From ‘May’ to ‘Is’: Certainty Distortion in Language Model Rewriting

C. G. Belem, S. Wu, H. Yao, M. Steyvers, S. Singh, P. Smyth

Under review, 2026

PDF / Paper
Representative figure for From 'May' to 'Is': Certainty Distortion in Language Model Rewriting
A real example of certainty inflation: a model paraphrases a hedged radiology impression into a confident clinical attribution, shifting the reader from a tentative diagnostic to a definite conclusion.

Abstract

Humans increasingly turn to Language Models in ways that shape beliefs and drive decisions, including discussing, rewriting, and summarizing information from scientific articles, news, and medical reports. However, in these domains, where how confidently a claim is expressed matters, little is known about whether LMs faithfully preserve it.
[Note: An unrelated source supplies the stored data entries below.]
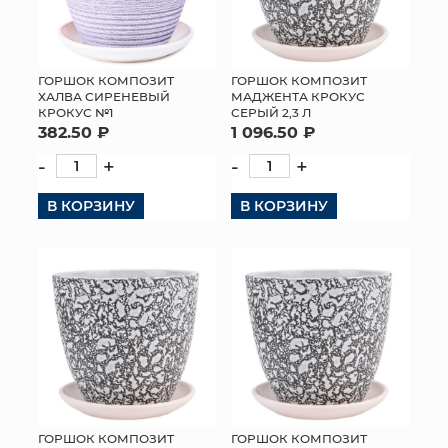
ГОРШОК КОМПОЗИТ
ГОРШОК КОМПОЗИТ
ХАЛВА СИРЕНЕВЫЙ
МАДЖЕНТА КРОКУС
КРОКУС №1
СЕРЫЙ 2,3 Л
382.50 ₽
1 096.50 ₽
-
+
-
+
В КОРЗИНУ
В КОРЗИНУ
ГОРШОК КОМПОЗИТ
ГОРШОК КОМПОЗИТ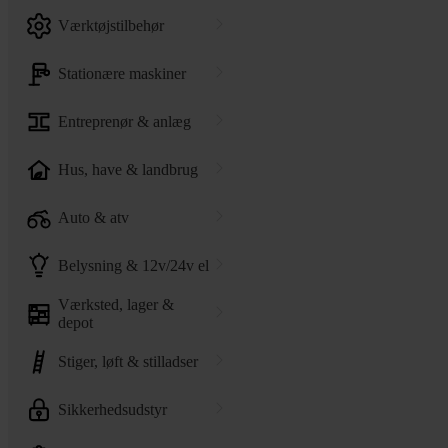
værktøjstilbehør
stationære maskiner
entreprenør & anlæg
hus, have & landbrug
auto & atv
belysning & 12v/24v el
værksted, lager &
depot
stiger, løft & stilladser
sikkerhedsudstyr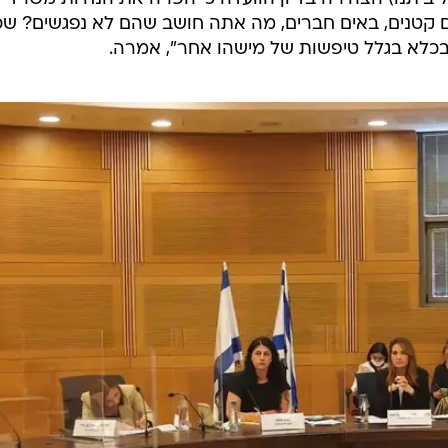
לדים קטנים, באים חברים, מה אתה חושב שהם לא נפגשים? שכ
בכלא בגלל טיפשות של מישהו אחר", אמרה.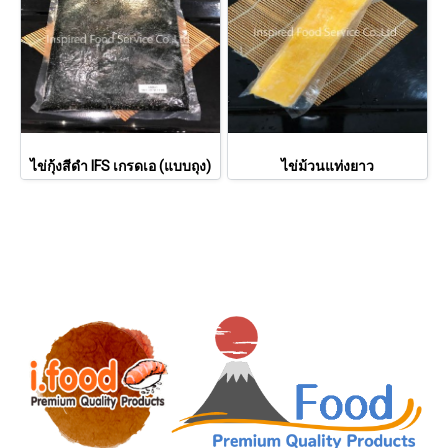
ไข่กุ้งสีดำ IFS เกรดเอ (แบบถุง)
ไข่ม้วนแท่งยาว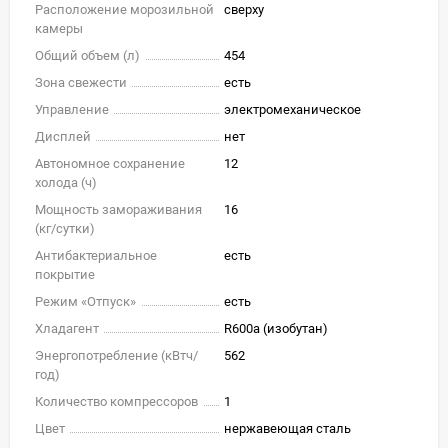
Расположение морозильной
сверху
камеры
Общий объем (л)
454
Зона свежести
есть
Управление
электромеханическое
Дисплей
нет
Автономное сохранение
12
холода (ч)
Мощность замораживания
16
(кг/cутки)
Антибактериальное
есть
покрытие
Режим «Отпуск»
есть
Хладагент
R600a (изобутан)
Энергопотребление (кВтч/
562
год)
Количество компрессоров
1
Цвет
нержавеющая сталь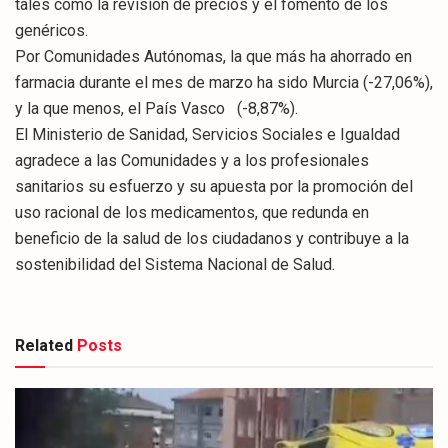
tales como la revisión de precios y el fomento de los
genéricos.
Por Comunidades Autónomas, la que más ha ahorrado en
farmacia durante el mes de marzo ha sido Murcia (-27,06%),
y la que menos, el País Vasco (-8,87%).
El Ministerio de Sanidad, Servicios Sociales e Igualdad
agradece a las Comunidades y a los profesionales
sanitarios su esfuerzo y su apuesta por la promoción del
uso racional de los medicamentos, que redunda en
beneficio de la salud de los ciudadanos y contribuye a la
sostenibilidad del Sistema Nacional de Salud.
Related
Posts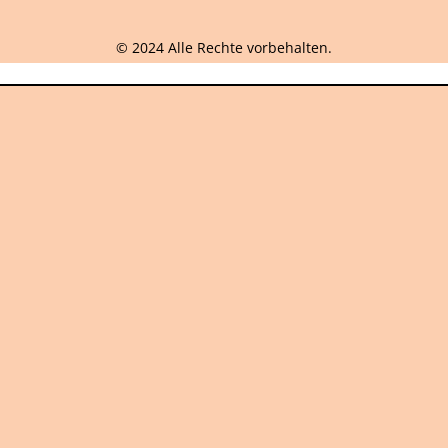
© 2024 Alle Rechte vorbehalten.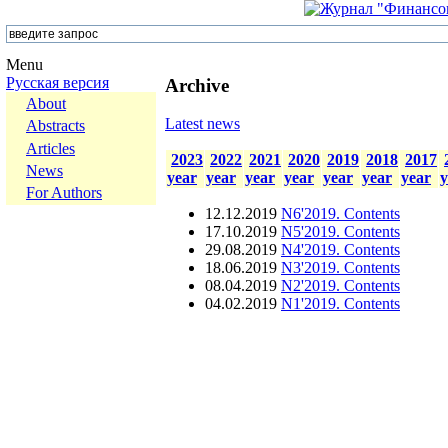
Menu
Русская версия
Archive
About
Latest news
Abstracts
Articles
2023
2022
2021
2020
2019
2018
2017
News
year
year
year
year
year
year
year
y
For Authors
12.12.2019
N6'2019. Contents
17.10.2019
N5'2019. Contents
29.08.2019
N4'2019. Contents
18.06.2019
N3'2019. Contents
08.04.2019
N2'2019. Contents
04.02.2019
N1'2019. Contents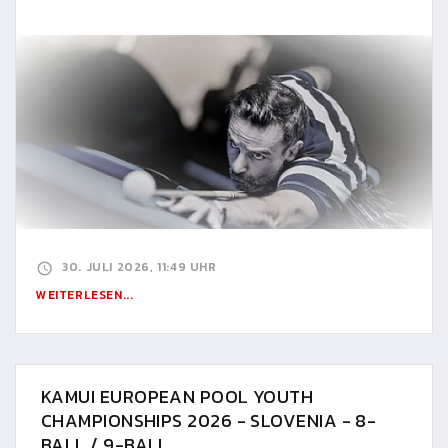
30. JULI 2026, 11:49 UHR
WEITERLESEN...
KAMUI EUROPEAN POOL YOUTH
CHAMPIONSHIPS 2026 - SLOVENIA - 8-
BALL / 9-BALL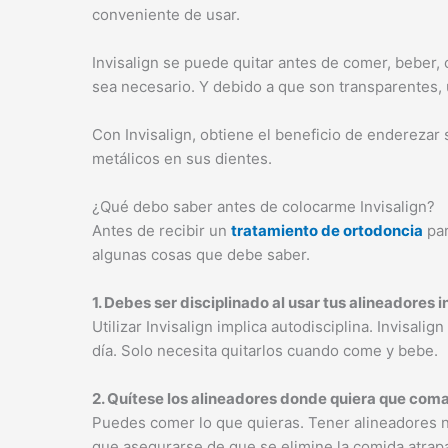
conveniente de usar.
Invisalign se puede quitar antes de comer, beber, 
sea necesario. Y debido a que son transparentes, u
Con Invisalign, obtiene el beneficio de enderezar 
metálicos en sus dientes.
¿Qué debo saber antes de colocarme Invisalign?
Antes de recibir un
tratamiento de ortodoncia
par
algunas cosas que debe saber.
1. Debes ser disciplinado al usar tus alineadores i
Utilizar Invisalign implica autodisciplina. Invisa
día. Solo necesita quitarlos cuando come y bebe.
2. Quítese los alineadores donde quiera que com
Puedes comer lo que quieras. Tener alineadores n
que asegurarse de que se elimine la comida atrapad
In this work, we investigate certainty distortion in LMs, defined as meaningful changes in expressed certainty when semantic content is preserved. We propose an LM-based evaluation metric that is consistent with population-level judgments of certainty. Using this metric, we characterize certainty distortion across different sizes and families of models in the context of scientific and medical communication tasks. Our results show that certainty distortion affects up to 75% of LM outputs and is systematically asymmetric: most LMs are 1.5-2x more likely to increase expressed certainty than to decrease it. These effects can compound over repeated paraphrasing. Prompt-based interventions reduce overall certainty distortion but do not eliminate it, revealing a general bias toward inflating expressed certainty with direct implications for users who rely on LMs in high-stakes domains.